Deyue Lou is currently a Master student at FUNSOM, Soochow University. Her research interest focuses on the photothermal catalytic reduction of carbon dioxide.

Zhijie Zhu is currently a PhD student at FUNSOM, Soochow University. His research interest focuses on the photothermal catalytic reduction of carbon dioxide.

Yang-Fan Xu received his Bachelor and PhD degrees from Sun Yat-sen University in 2013 and 2018, respectively. He is now a post-doctoral fellow at the University of Toronto, and his current research interest focuses on the light-driven catalytic CO2 hydrogenation for solar-fuel production.

Chaoran Li received his Bachelor’s degree from Xiamen University and his doctorate degree from Fujian Institute of Research on the Structure of Matter. From 2015 to 2020, he was a postdoctoral researcher at Soochow University. He then joined FUNSOM, Soochow University, as an associate professor. His research interest focuses on controlled synthesis of low-symmetry nanostructures and their applications in photothermal CO2 reduction.

Geoffrey A. Ozin is a Distinguished University Professor at the University of Toronto and the Government of Canada Research Chair in materials chemistry and nanochemistry. He currently spearheads the Solar Fuels Team at the University of Toronto. He has held positions as Honorary Professor at The Royal Institution of Great Britain and University College London, External Adviser for the London Centre for Nanotechnology, Alexander von Humboldt Senior Scientist at the Max Planck Institute for Surface and Colloid Science and the Center for Functional Nanostructures at the Karlsruhe Institute of Technology, and Global Chair at Bath University.

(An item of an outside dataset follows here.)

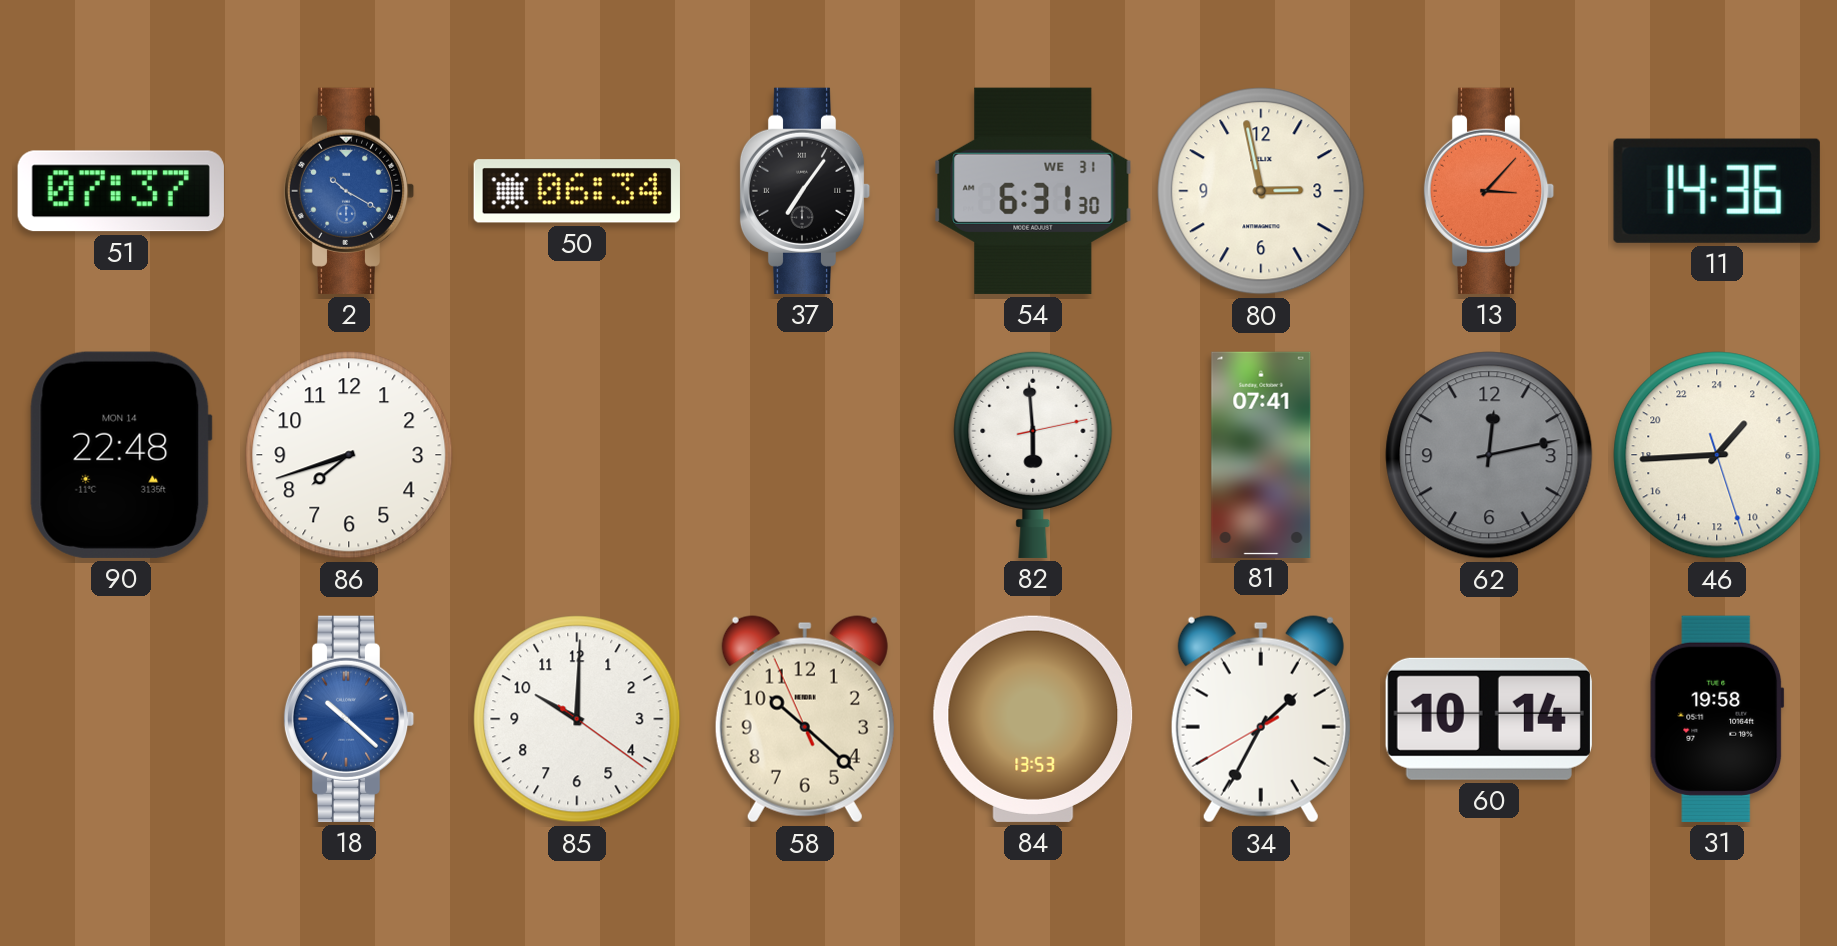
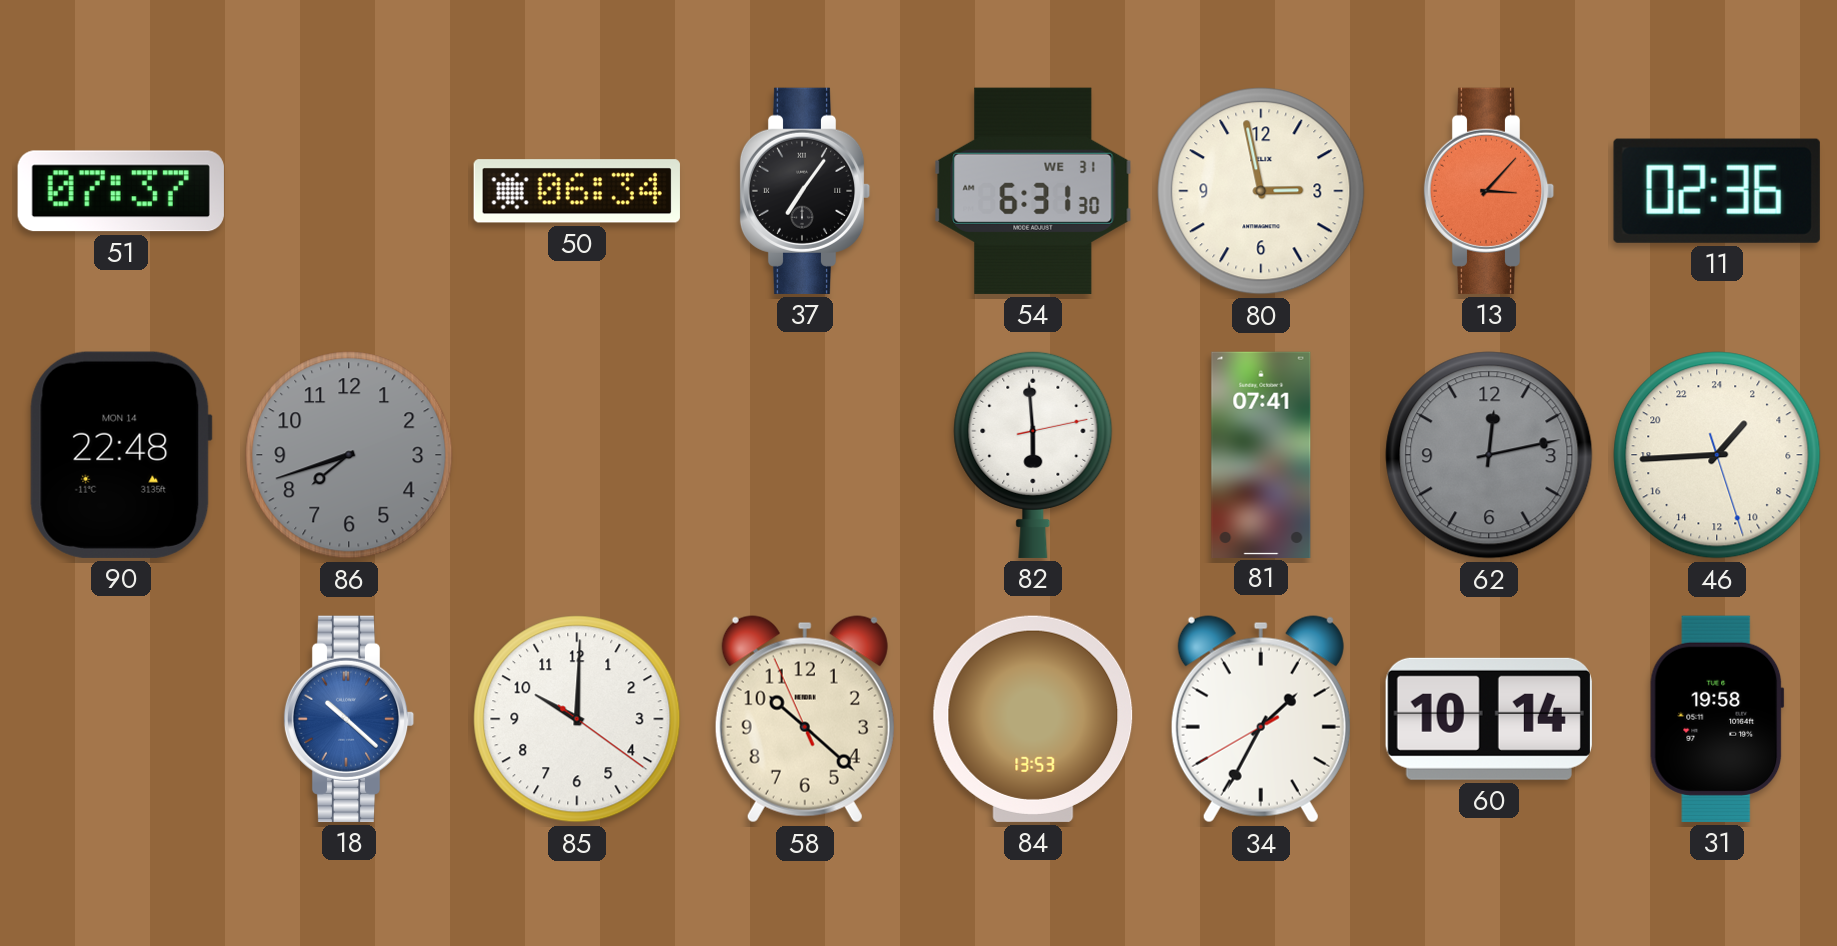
2: 10:20 -> none
11: 14:36 -> 02:36
86 dial: white -> grey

He Le received his Bachelor’s degree from Nanjing University and his doctorate degree from the University of California Riverside. From 2013 to 2015, he was a postdoctoral researcher at the University of Toronto, Canada. In 2015, he joined FUNSOM, Soochow University as a professor. His main research interest focuses on the development of functional nanostructured materials for various demanding applications, especially heterogeneous CO2 photocatalysis.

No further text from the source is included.